July
31st
Who has the right to “repent” for Hiroshima?
Father Bill Bichsel’s Journey of Repentance – an anti-war event in Hiroshima and Nagasaki – appears to be making a big splash in Japan.
A big enough splash that it brought the New York bureau chief of The Asahi Shimbun – Japan’s equivalent of the New York Times – to Tacoma yesterday to interview a supporter and an opponent of the event. Me as well.
Yamanaka Toshihiro, a lanky, soft-spoken man, wanted to talk about an editorial I’d written about the angry local reactions to the "journey" (which I uncharitably described as "moral preening"). The editorial neither defended nor attacked the attacks on Hiroshima and Nagasaki all those years ago; I was attempting to place those bombings in the larger context of a war in which the mass killing of civilians became a deliberate strategy on both sides.

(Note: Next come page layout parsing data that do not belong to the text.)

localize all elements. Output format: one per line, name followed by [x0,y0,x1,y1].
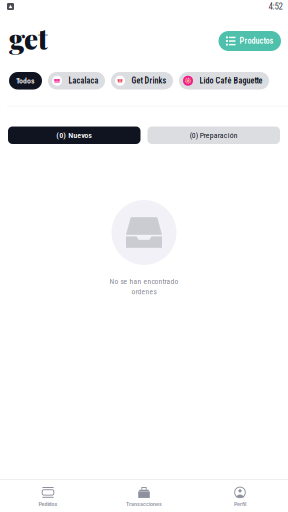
button[interactable]: Perfil [192,480,288,512]
button[interactable]: Lido Café Baguette [179,72,269,90]
button[interactable]: Productos [218,31,281,51]
staticText: Perfil [234,500,246,508]
staticText: get [9,19,48,57]
button[interactable]: (0) Nuevos [8,126,140,144]
staticText: 4:52 [268,1,282,12]
staticText: Transacciones [126,500,162,508]
staticText: Todos [16,76,35,85]
button[interactable]: (0) Preparación [148,126,280,144]
button[interactable]: Pedidos [0,480,96,512]
staticText: Pedidos [38,500,58,508]
staticText: ordenes [132,287,156,296]
staticText: Get Drinks [132,76,166,86]
button[interactable]: Transacciones [96,480,192,512]
staticText: Lacalaca [68,76,98,86]
staticText: (0) Nuevos [56,131,92,140]
staticText: Productos [240,36,274,46]
staticText: No se han encontrado [110,277,178,286]
button[interactable]: Todos [9,72,42,90]
button[interactable]: Get Drinks [111,72,173,90]
staticText: Lido Café Baguette [200,76,262,86]
staticText: (0) Preparación [190,131,238,140]
button[interactable]: Lacalaca [48,72,105,90]
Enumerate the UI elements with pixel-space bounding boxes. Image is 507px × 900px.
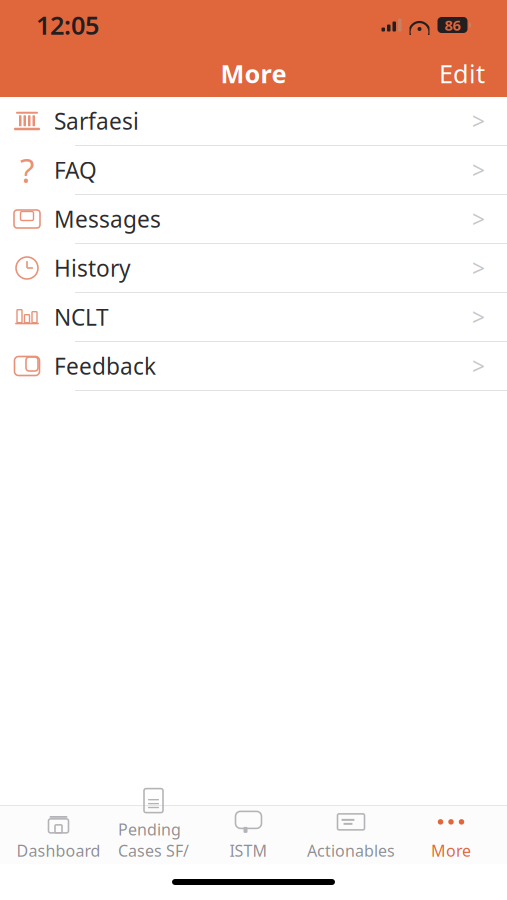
staticText: More xyxy=(220,57,286,90)
staticText: 86 xyxy=(444,15,460,35)
button[interactable]: Edit xyxy=(425,49,499,98)
button[interactable]: More xyxy=(406,808,496,862)
staticText: ? xyxy=(20,148,34,192)
staticText: More xyxy=(431,840,471,861)
staticText: Dashboard xyxy=(16,840,100,861)
staticText: NCLT xyxy=(54,302,109,332)
staticText: History xyxy=(54,253,131,283)
button[interactable]: ? xyxy=(0,146,507,195)
staticText: > xyxy=(472,351,485,381)
button[interactable]: NCLT xyxy=(0,293,507,342)
staticText: FAQ xyxy=(54,155,97,185)
staticText: Pending Cases SF/DRT xyxy=(118,819,189,882)
staticText: Sarfaesi xyxy=(54,106,139,136)
button[interactable]: Feedback xyxy=(0,342,507,391)
staticText: > xyxy=(472,302,485,332)
staticText: > xyxy=(472,106,485,136)
button[interactable]: Dashboard xyxy=(11,808,106,862)
button[interactable]: Sarfaesi xyxy=(0,97,507,146)
staticText: Edit xyxy=(439,57,485,90)
staticText: > xyxy=(472,204,485,234)
staticText: Feedback xyxy=(54,351,156,381)
staticText: ISTM xyxy=(230,840,268,861)
staticText: 12:05 xyxy=(36,8,99,42)
staticText: > xyxy=(472,253,485,283)
button[interactable]: Pending Cases SF/DRT xyxy=(106,808,201,862)
button[interactable]: History xyxy=(0,244,507,293)
button[interactable]: ISTM xyxy=(201,808,296,862)
staticText: > xyxy=(472,155,485,185)
staticText: Actionables xyxy=(307,840,395,861)
button[interactable]: Messages xyxy=(0,195,507,244)
staticText: Messages xyxy=(54,204,161,234)
button[interactable]: Actionables xyxy=(296,808,406,862)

World War II – which left as many as 70 million people dead – was the worst thing that ever happened to humanity, at least in the space of so few years. (The smallpox vaccine might argue to the contrary, but it had centuries on its side.)
Yamanaka wanted to know why so many of our letter writers were upset about the Journey of Repentance. He said Bichsel and company would be received as celebrities in Japan, "like Michael Jackson."

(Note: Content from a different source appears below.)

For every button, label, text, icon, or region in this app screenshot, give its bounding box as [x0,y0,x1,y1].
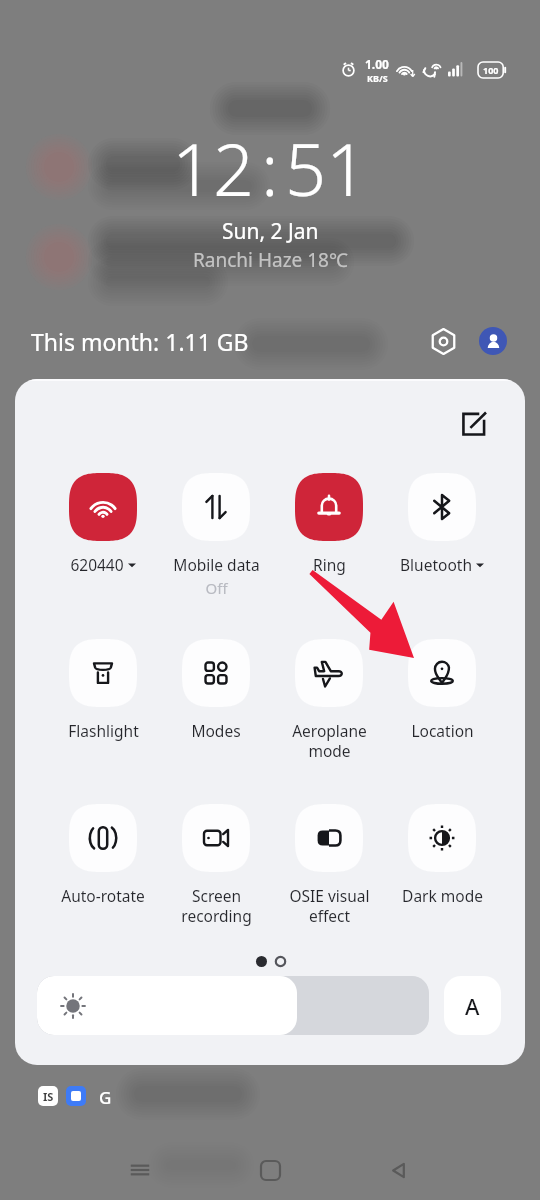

Obviously, Americans and Japanese are going to have different takes on World War II, especially on the atomic bombings. The Japanese see the latter – quite accurately – as an unspeakable horror in which vast numbers of their countrymen (and women and children) were burned alive. Most Americans to this day tend to see the A-bomb as a brutal necessity that ultimately saved more lives than it destroyed by bringing the war to a quick end.
Still, many Americans have made gestures of sympathy to the people of Hiroshima and Nagasaki in years past without stirring up the kind of reaction we saw this time.